BoG’s US$62.3m transfer claim ‘false’ – GN
Groupe Nduom, the parent company of GN Savings and Loans, whose licence was revoked recently by the Bank of Ghana, has refuted allegations by the central bank that it transferred some US$62.3 million of depositors’ funds to its subsidiaries abroad.
In its explanation for the revocation of the licence, the regulator stated that: “A recent Bank of Ghana investigation conducted at GN revealed that a significant amount (USD62,255,516.93, GBP718,528.59 and EUR4,200) of depositors’ funds held with GN had been transferred to International Business Solutions (another company owned by Groupe Nduom and which is based in the U.S.A) without any 20 documentation to support such transfers in breach of section 19 of the Foreign Exchange Act 2006, Act 723, Section IV of Bank of Ghana Notice No. BG/GOV/SEC/2007/4, and subsequent Bank of Ghana Notices issued in August 2014 prohibiting such practices”.
In response, the conglomerate said in a press statement signed by its Corporate Affairs Manager, Frank Owusu-Ofori, on Wednesday, 21 August 2019, that: “The allegations found on page 19 of the BoG’s Public Notice are the most concerning, as the statements made regarding funds transferred abroad are completely false”.
GN said they “have not transferred customer funds abroad in the manner alleged in the Public Notice”.
However, the firm explained that International Business Solutions (IBS) has provided a variety of services, including procurement and management consulting for which it was paid.
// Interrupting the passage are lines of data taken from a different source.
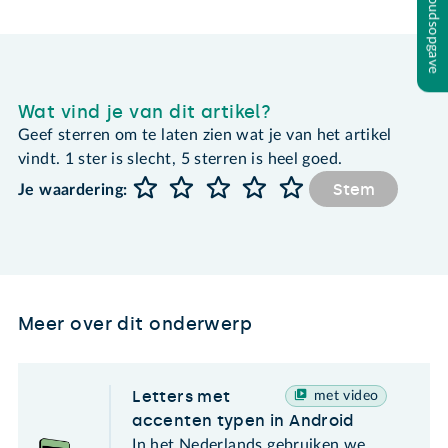
Inhoudsopgave
Wat vind je van dit artikel?
Geef sterren om te laten zien wat je van het artikel
vindt. 1 ster is slecht, 5 sterren is heel goed.
Stem
Je waardering:
Meer over dit onderwerp
Letters met
met video
accenten typen in Android
In het Nederlands gebruiken we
According to GN, IBS purchased vehicles, generators, stationery, manufacturing raw materials, computers, and a variety of other products for sister companies such as GN Savings, Coconut Grove Hotels, EPPL, and Freshpak.
“These goods and services were provided over the course of 12 years. These products purchased by IBS (including the Ford, Dodge, and Fiat vehicles driven by company managers and the hundreds of bright yellow AKSA generators) are all here in Ghana in plain sight. These transactions saved the Groupe Nduom companies money by not going through intermediaries who would have charged huge margins on those products. They were all imported. That foreign currency was purchased using the funds of the depositors that required them and NOT from the deposits of the hundreds of thousands of other GN Savings customers”.
The release added that: “Similarly, the raw materials used to produce polystyrene-based products by Freshpak Company Limited and EPPL were all procured by IBS, after which those products were imported into Ghana and turned into finished products. Extensive documentation exist and have been provided to the BoG regarding every single transfer that pertained to Groupe Nduom. This documentation was made available both physically (thousands of pages of documents) and electronically. The documents have been with the BoG since 2018, and we received no response from the team”.
GN is, therefore, of the firm belief that: “…The statement that such a huge amount of ‘customer funds’ was transferred abroad with ‘no documentation’ is false and cannot be used to withdraw the SDI licence”.
“It appears that our only option is to pursue this case in the court of law – negotiating with the Bank of Ghana in good faith has yielded less than desirable results,” the statement noted.